If you have a two sidebar theme, this is how I recommend you organize your widgets, starting with the left sidebar:

  • RSS Links
  • Blog Subscriptions
  • Twitter
  • Facebook Like Box
  • Links
  • Meta

And the right sidebar:

  • Search
  • Recent Posts
  • Recent Comments
  • Archives

When you have two sidebars, you may have an additional design consideration: making sure both of them are roughly the same length. Having a sidebar that is significantly longer than the other can not only look awkward, it can make your site load more slowly, which negatively impacts your SEO (search engine optimization). Depending on your theme, you’ll likely have to fiddle with my suggested layout a bit before you get it just right. Also, depending on the number of links you have, you may want to break them into separate widgets by category so you can balance out the sidebar lengths more easily.

I should also mention that if you’re on a self-hosted site, you’ll need to have the Jetpack plugin installed in order to have access to some of these widgets.

3. Introduce yourself.

Your blog is just about ready for prime time (I’m not even joking). All you need to do is two more things: fill out your About page and add a way for people to contact you. There’s a third step you need to take if you’re on a self-hosted site, but I’ll cover it in the next section.

When you set up your blog, an “About” page should have been created for you automatically, and a link to it should be in your site’s header or accessible from the Pages widget. Open up that page, delete the filler text that’s in it, and describe yourself and your blog. You can do this however you like, but for the love of Zeus, don’t do the one-word sentence nonchalance thing (“Conservative. Catholic. Dog-lover. Part-time sodomite.”) unless you want to look like an unoriginal douchebag.

Why am I pointing this out? Because I’ve come across an ungodly number of blogs whose authors were too lazy to even bother filling out their About page, just leaving the default text in there like a VCR permanently flashing on 12 midnight. While this isn’t that important, giving people a brief impression of what your blog is about makes it a little more likely that they’ll stick around.

Finally, you need to provide a means for people to get a hold of you privately, usually an email address. The only thing that annoys me more than bloggers too lazy to write an About page is bloggers too paranoid to leave an email. Twitter and Facebook are no substitutes for this.

It goes without saying that you should use a separate email address for all blog-related business.

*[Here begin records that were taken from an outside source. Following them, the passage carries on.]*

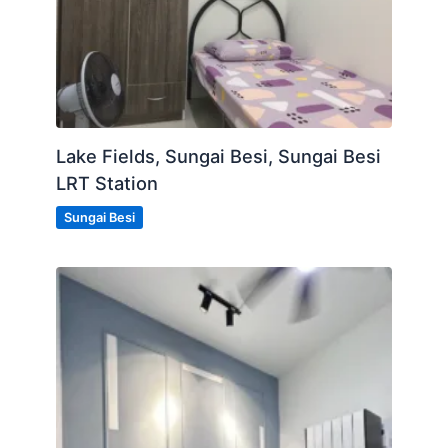
Lake Fields, Sungai Besi, Sungai Besi
LRT Station
Sungai Besi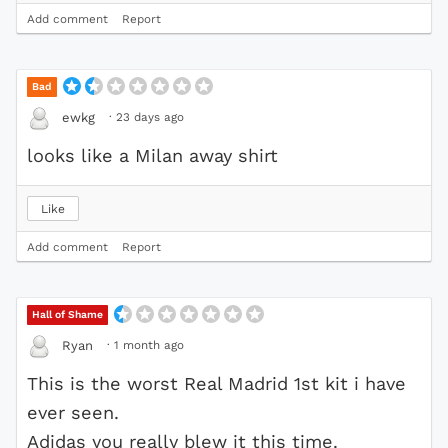
Add comment
Report
Bad
·
23 days ago
ewkg
looks like a Milan away shirt
Like
Add comment
Report
Hall of Shame
·
1 month ago
Ryan
This is the worst Real Madrid 1st kit i have
ever seen.
Adidas you really blew it this time.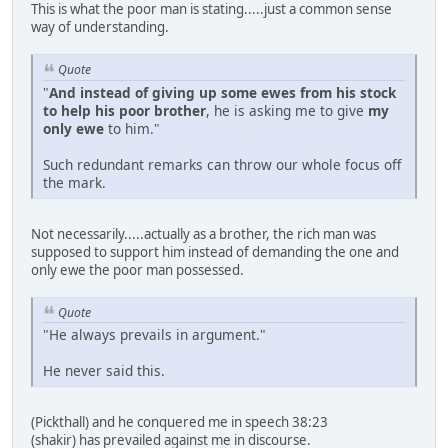
This is what the poor man is stating.....just a common sense
way of understanding.
Quote
"
And instead of giving up some ewes from his stock
to help his poor brother
, he is asking me to give
my
only ewe
to him."
Such redundant remarks can throw our whole focus off
the mark.
Not necessarily.....actually as a brother, the rich man was
supposed to support him instead of demanding the one and
only ewe the poor man possessed.
Quote
"He always prevails in argument."
He never said this.
(Pickthall) and he conquered me in speech 38:23
(shakir) has prevailed against me in discourse.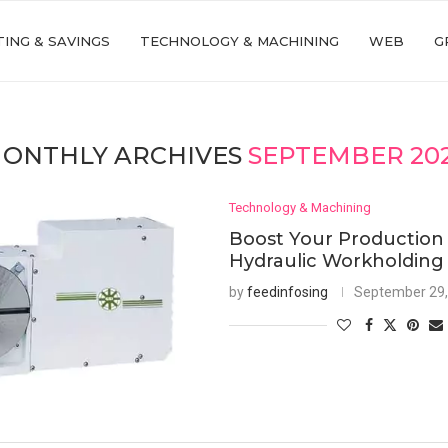
ING & SAVINGS
TECHNOLOGY & MACHINING
WEB
G
ONTHLY ARCHIVES
SEPTEMBER 20
Technology & Machining
Boost Your Production
Hydraulic Workholding
by
feedinfosing
September 29,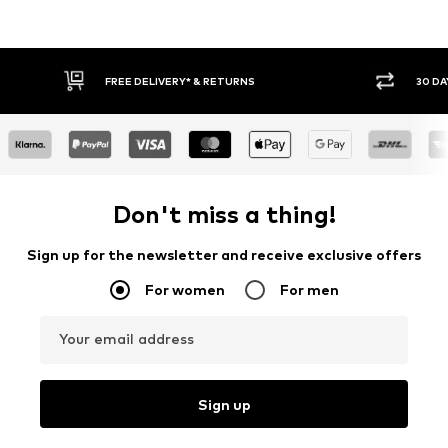
30 DAY RETURN POLICY
BUY
Don't miss a thing!
Sign up for the newsletter and receive exclusive offers
For women
For men
Your email address
Sign up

Additionally, never ever write your email out on the Internet with the at sign and period, as spambots will pick it up and flood you with malware and junk mail. Spam-proof your email by writing it out like this: analtyphoon [at] butthumper [dot] com. Your readers can figure it out.

Alternatively, you can use a contact form that will allow people to email you without ever revealing your address publicly. WordPress.com added this feature a while back, and the Jetpack plugin for WordPress will also give you the same functionality.

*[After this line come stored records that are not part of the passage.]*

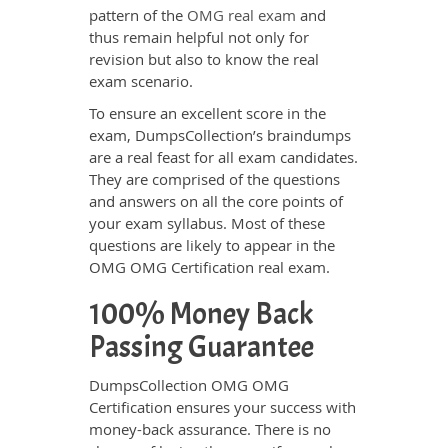
pattern of the
OMG real exam
and
thus remain helpful not only for
revision but also to know the real
exam scenario.
To ensure an excellent score in the
exam, DumpsCollection’s braindumps
are a real feast for all exam candidates.
They are comprised of the questions
and answers on all the core points of
your exam syllabus. Most of these
questions are likely to appear in the
OMG OMG Certification real exam.
100% Money Back
Passing Guarantee
DumpsCollection OMG OMG
Certification ensures your success with
money-back assurance. There is no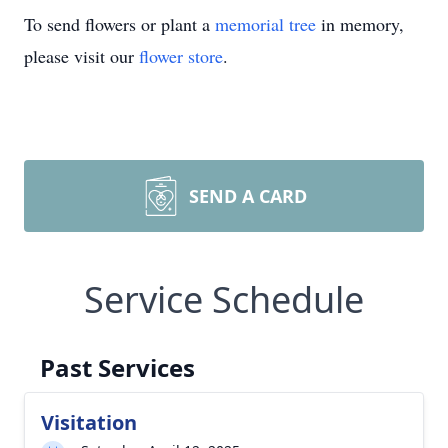
To send flowers or plant a
memorial tree
in memory,
please visit our
flower store
.
SEND A CARD
Service Schedule
Past Services
Visitation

4. If you’re on a self-hosted site, modify your permalink structure.

You probably know what a link is, but what’s a permalink?

Put simply, it’s the way your blog article and page URLs are written.

By default, WordPress uses this format for permalinks: www.vaginaldischarge.com/?p=810. Beyond being horribly inconvenient for your readers, this permalink structure has a negative impact on your SEO. Fortunately, we can fix this problem up right quick.

From the Dashboard, go to the Settings tab and select Permalinks. From here, you can change your permalink structure with a simple mouse click. There are a number of different options (including the ability to create custom structures), but for simplicity and SEO purposes, you should stick with one of the Name options: post name, day and name or month and name. Which one you pick is up to you. Some folks claim that day and name and month and name hurt SEO, but I’ve never been able to tell the difference between them, so feel free to choose what you want.

And… that’s it. Your blog is ready to go.